Rodrigo ficou surpreso com a quantidade de moradores que habitavam aquele espaço. Eram por volta de algumas
dúzias, dentre eles homens, mulheres e crianças. Havia também alguns cães vira latas.
Depois da janta todos começaram a se aninhar em seus barracos de papelão e lenções para dormir. Rodrigo ficou num
barraco amplo com Lora e Pedrosa. Era simples, papelões e lenções forravam o chão e a coberta era um tecido xadrez, igual
aos usados em redes de balanço.
Desde que jantara a sopa que Lora lhe dera na boca, Pedrosa não falou mais, tentava dormir, enquanto o corpo tremia.
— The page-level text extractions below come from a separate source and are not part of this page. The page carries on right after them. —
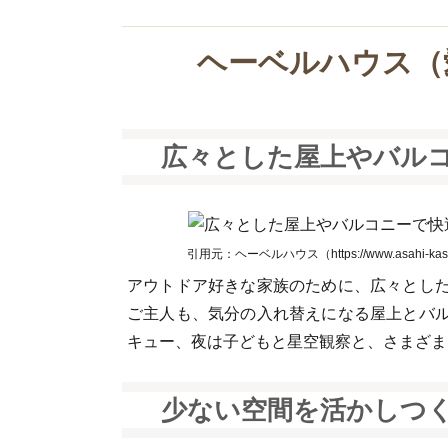
ヘーベルハウス（
広々とした屋上やバル
引用元：ヘーベルハウス（https://www.asahi-kasei
アウトドア好きな家族のために、広々とし
ご主人も、気分の入れ替えになる屋上とバ
キュー、夜は子どもと星空観察と、さまざま
少ない空間を活かしつく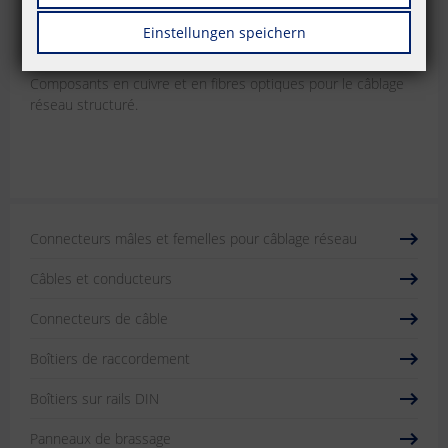
P | Cabling
Einstellungen speichern
Solutions de câblage pour réseaux
Composants en cuivre et en fibres optiques pour le câblage
réseau structuré.
Connecteurs mâles et femelles pour câblage réseau
Câbles et conducteurs
Connecteurs de câble
Boîtiers de raccordement
Boîtiers sur rails DIN
Panneaux de brassage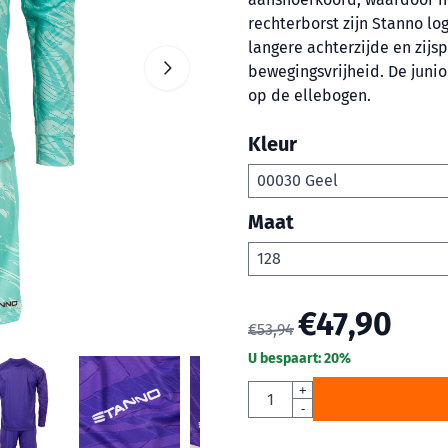
rechterborst zijn Stanno lo
langere achterzijde en zijs
bewegingsvrijheid. De juni
op de ellebogen.
Kleur
Maat
€
47,90
€
53,94
U bespaart:
20
%
Aantal
+
-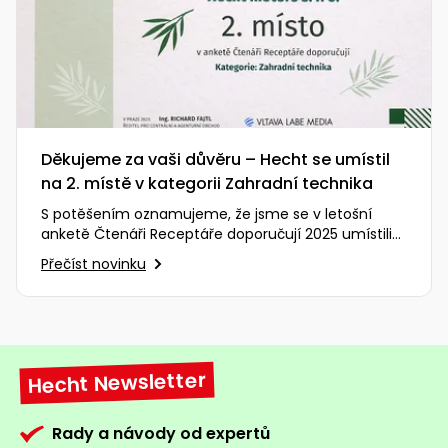
Děkujeme za vaši důvěru – Hecht se umístil
na 2. místě v kategorii Zahradní technika
S potěšením oznamujeme, že jsme se v letošní
anketě Čtenáři Receptáře doporučují 2025 umístili
na vynikajícím 2. místě…
Přečíst novinku
Hecht Newsletter
Rady a návody od expertů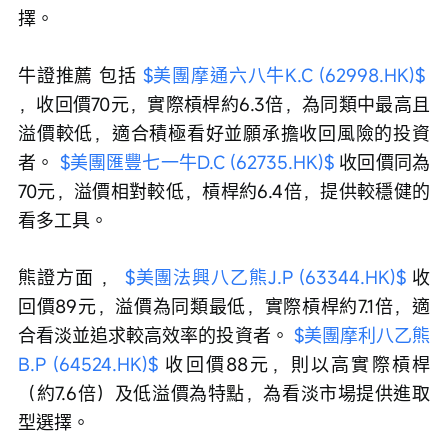
擇。
牛證推薦 包括 
$美團摩通六八牛K.C (62998.HK)$
，收回價70元，實際槓桿約6.3倍，為同類中最高且
溢價較低，適合積極看好並願承擔收回風險的投資
者。 
$美團匯豐七一牛D.C (62735.HK)$
 收回價同為
70元，溢價相對較低，槓桿約6.4倍，提供較穩健的
看多工具。
熊證方面 ， 
$美團法興八乙熊J.P (63344.HK)$
 收
回價89元，溢價為同類最低，實際槓桿約7.1倍，適
合看淡並追求較高效率的投資者。 
$美團摩利八乙熊
B.P (64524.HK)$
 收回價88元，則以高實際槓桿
（約7.6倍）及低溢價為特點，為看淡市場提供進取
型選擇。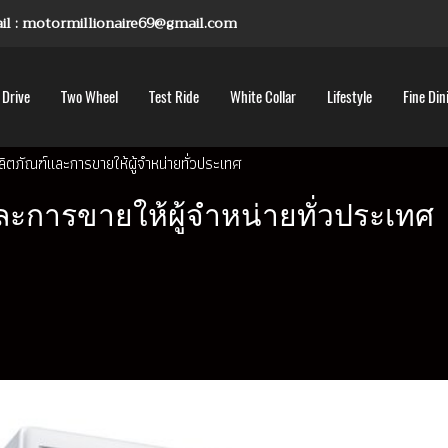
mail : motormillionaire69@gmail.com
 Drive
Two Wheel
Test Ride
White Collar
Lifestyle
Fine Din
ิตภัณฑ์และการขายให้ผู้จำหน่ายทั่วประเทศ
ะการขายให้ผู้จำหน่ายทั่วประเทศ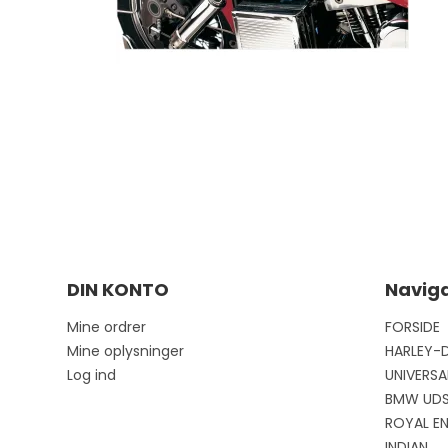
DIN KONTO
Naviga
Mine ordrer
FORSIDE
Mine oplysninger
HARLEY-
Log ind
UNIVERSA
BMW UD
ROYAL EN
INDIAN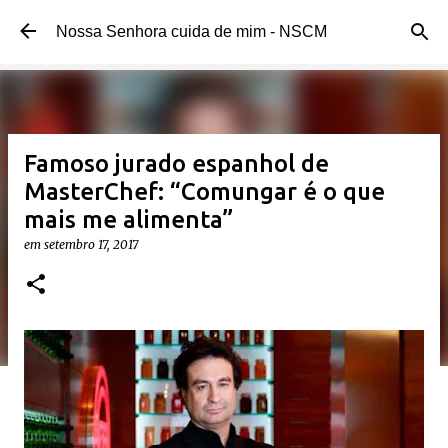
Pular para o conteúdo principal
Nossa Senhora cuida de mim - NSCM
Famoso jurado espanhol de
MasterChef: “Comungar é o que
mais me alimenta”
em
setembro 17, 2017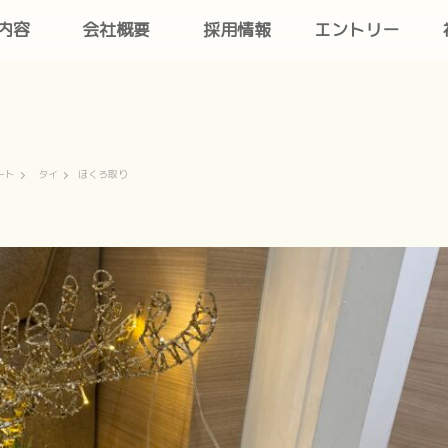
内容
会社概要
採用情報
エントリー
ート
タイ
ほくろ取り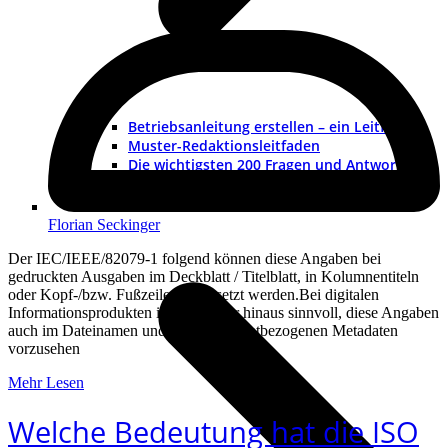
Betriebsanleitung erstellen – ein Leitfaden
Muster-Redaktionsleitfaden
Die wichtigsten 200 Fragen und Antworten
ATEX – Explosionsschutz im Maschinenbau
Schulungen
Florian Seckinger
Der IEC/IEEE/82079-1 folgend können diese Angaben bei
gedruckten Ausgaben im Deckblatt / Titelblatt, in Kolumnentiteln
oder Kopf-/bzw. Fußzeilen eingesetzt werden.Bei digitalen
Informationsprodukten ist es darüber hinaus sinnvoll, diese Angaben
auch im Dateinamen und den dokumentbezogenen Metadaten
vorzusehen
Mehr Lesen
Welche Bedeutung hat die ISO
Lora dissera que ele iria melhorar, os remédios o deixariam com muito sono e quando acordasse estaria melhor.
Mas Rodrigo não sabia se poderia acreditar em sua amiga. Pedrosa estava muito mal. O braço direito estava ficando
roxo e tremia bastante. O local da picada da agulha já estava inflamado, inchado do tamanho de um pêssego.
Por fim todos já estavam dormindo, exceto Rodrigo, que se sentia inquieto com a respiração ruidosa de Pedrosa e
aquele cheiro de carniça que começou de repente. De inicio ele pensou que algum sem teto estivesse defecando por perto.
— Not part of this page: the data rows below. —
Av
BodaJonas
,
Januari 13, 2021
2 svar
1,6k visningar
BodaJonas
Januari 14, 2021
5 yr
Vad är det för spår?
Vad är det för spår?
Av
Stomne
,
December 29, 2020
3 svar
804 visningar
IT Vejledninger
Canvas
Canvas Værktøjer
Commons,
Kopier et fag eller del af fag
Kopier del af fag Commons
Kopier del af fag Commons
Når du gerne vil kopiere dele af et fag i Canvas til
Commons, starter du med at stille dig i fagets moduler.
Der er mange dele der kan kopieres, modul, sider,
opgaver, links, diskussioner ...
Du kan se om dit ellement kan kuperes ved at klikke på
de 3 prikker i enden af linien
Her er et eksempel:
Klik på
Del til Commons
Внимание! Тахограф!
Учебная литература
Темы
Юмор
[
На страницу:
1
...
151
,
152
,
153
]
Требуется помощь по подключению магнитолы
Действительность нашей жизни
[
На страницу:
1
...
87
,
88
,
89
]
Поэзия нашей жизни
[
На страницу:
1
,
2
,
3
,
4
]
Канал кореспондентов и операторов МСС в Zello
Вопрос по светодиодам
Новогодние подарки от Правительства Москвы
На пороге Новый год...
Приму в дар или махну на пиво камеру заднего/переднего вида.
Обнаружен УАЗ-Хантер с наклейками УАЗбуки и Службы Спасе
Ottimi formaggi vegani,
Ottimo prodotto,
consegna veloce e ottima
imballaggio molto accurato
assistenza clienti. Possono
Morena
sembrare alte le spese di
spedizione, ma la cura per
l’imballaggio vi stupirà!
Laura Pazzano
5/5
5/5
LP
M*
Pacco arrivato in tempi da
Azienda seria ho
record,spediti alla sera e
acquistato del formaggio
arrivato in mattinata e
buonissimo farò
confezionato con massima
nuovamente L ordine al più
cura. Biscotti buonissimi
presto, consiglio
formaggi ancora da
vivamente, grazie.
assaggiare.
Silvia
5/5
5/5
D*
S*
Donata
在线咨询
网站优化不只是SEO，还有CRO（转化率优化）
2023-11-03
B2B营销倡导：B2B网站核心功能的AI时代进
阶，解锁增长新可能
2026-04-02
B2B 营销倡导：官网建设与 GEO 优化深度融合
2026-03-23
Lora estava deitada em uma extremidade do barracão e dormia profundamente. No meio estava Pedrosa, deitado de
barriga para cima e do seu lado direito estava Rodrigo.
Ainda havia um tambor com fogo lá fora, fazendo sua luz entrar por algumas frestas no papelão que servia de parede
do barracão, deixando o local numa penumbra. Rodrigo se levantou, pegou uma garrafa de água numa prateleira improvisada
de madeira e deu duas longas tragadas, ele estava arrasado com sua situação, expulso de casa, ter de roubar para sobreviver
correndo risco de ser morto ou preso.
Rodrigo guardou a garrafa na prateleira e se aproximou de Pedrosa, tapando o nariz com a gola da blusa. O fedor
estava mais forte e parecia vir do moribundo.
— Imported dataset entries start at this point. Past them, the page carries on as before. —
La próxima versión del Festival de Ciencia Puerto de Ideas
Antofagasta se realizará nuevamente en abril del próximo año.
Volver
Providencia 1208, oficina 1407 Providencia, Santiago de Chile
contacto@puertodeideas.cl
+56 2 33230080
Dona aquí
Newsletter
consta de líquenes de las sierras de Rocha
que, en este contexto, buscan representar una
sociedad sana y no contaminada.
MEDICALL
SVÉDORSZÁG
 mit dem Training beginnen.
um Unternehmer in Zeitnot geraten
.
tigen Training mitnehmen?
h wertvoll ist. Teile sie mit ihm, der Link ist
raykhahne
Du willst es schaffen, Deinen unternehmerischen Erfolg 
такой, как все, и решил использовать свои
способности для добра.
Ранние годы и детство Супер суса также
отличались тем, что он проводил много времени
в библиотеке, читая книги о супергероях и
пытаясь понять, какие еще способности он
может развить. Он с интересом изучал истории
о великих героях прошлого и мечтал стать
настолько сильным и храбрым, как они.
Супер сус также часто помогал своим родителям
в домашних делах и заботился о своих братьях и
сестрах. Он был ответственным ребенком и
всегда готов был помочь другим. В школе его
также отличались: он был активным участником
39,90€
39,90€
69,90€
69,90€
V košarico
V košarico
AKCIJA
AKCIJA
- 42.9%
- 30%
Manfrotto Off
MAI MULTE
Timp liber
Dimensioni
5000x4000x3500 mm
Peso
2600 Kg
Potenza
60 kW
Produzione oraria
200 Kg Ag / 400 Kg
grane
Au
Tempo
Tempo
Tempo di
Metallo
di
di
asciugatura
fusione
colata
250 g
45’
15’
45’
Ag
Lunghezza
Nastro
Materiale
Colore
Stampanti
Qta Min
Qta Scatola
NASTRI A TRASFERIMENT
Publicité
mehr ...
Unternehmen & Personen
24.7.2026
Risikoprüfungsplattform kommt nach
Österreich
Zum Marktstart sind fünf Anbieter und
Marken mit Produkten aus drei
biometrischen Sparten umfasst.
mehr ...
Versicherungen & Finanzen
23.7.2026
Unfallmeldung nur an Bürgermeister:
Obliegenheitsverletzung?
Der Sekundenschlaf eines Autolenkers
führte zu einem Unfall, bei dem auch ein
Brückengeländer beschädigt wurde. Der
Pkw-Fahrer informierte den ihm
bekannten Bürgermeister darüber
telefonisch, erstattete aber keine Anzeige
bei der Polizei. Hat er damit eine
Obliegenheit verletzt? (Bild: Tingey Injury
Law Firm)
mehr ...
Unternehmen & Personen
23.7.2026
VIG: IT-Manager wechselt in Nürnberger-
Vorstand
Rodrigo notou que o braço de Pedrosa estava cheio de bolhas que iam inchando, se tornando cada vez maiores. O
braço estava cada vez mais roxo. Parecia tão grande quanto sua coxa.
Algo estava errado. Isso Rodrigo sabia. Mas o que havia injetado no braço de Pedrosa? O que iria acontecer com ele?
Será que ele sobreviveria àquela noite?
-Lora- chamou Rodrigo, estudando as bolhas no braço de Pedrosa que cresciam, atingindo o tamanho de laranjas. –
Lora, acorda! Tem algo errado acontecendo com o braço do Pedrosa.
Ela acordou sonolenta, piscando e cambaleou de joelhos até o amigo.
-Porra- grunhiu ela tapando o nariz e a boca com a palma da mão, -Que carniça. Esse fedor...
-Tá vindo do braço, olha- falou Rodrigo apontando para o braço inchado, de cor roxa cujos caroços não paravam de
crescer. –Parece que vão...
“Bruurffff” Foi como o som de um peido nojento quando os caroços começaram a estourar, liberando uma gosma
malcheirosa e antes que pudessem protestar, os olhos de Pedrosa se abriram, olhos vermelhos cheios de sangue, e de sua boca
um urro animalesco explodiu no pequeno barracão.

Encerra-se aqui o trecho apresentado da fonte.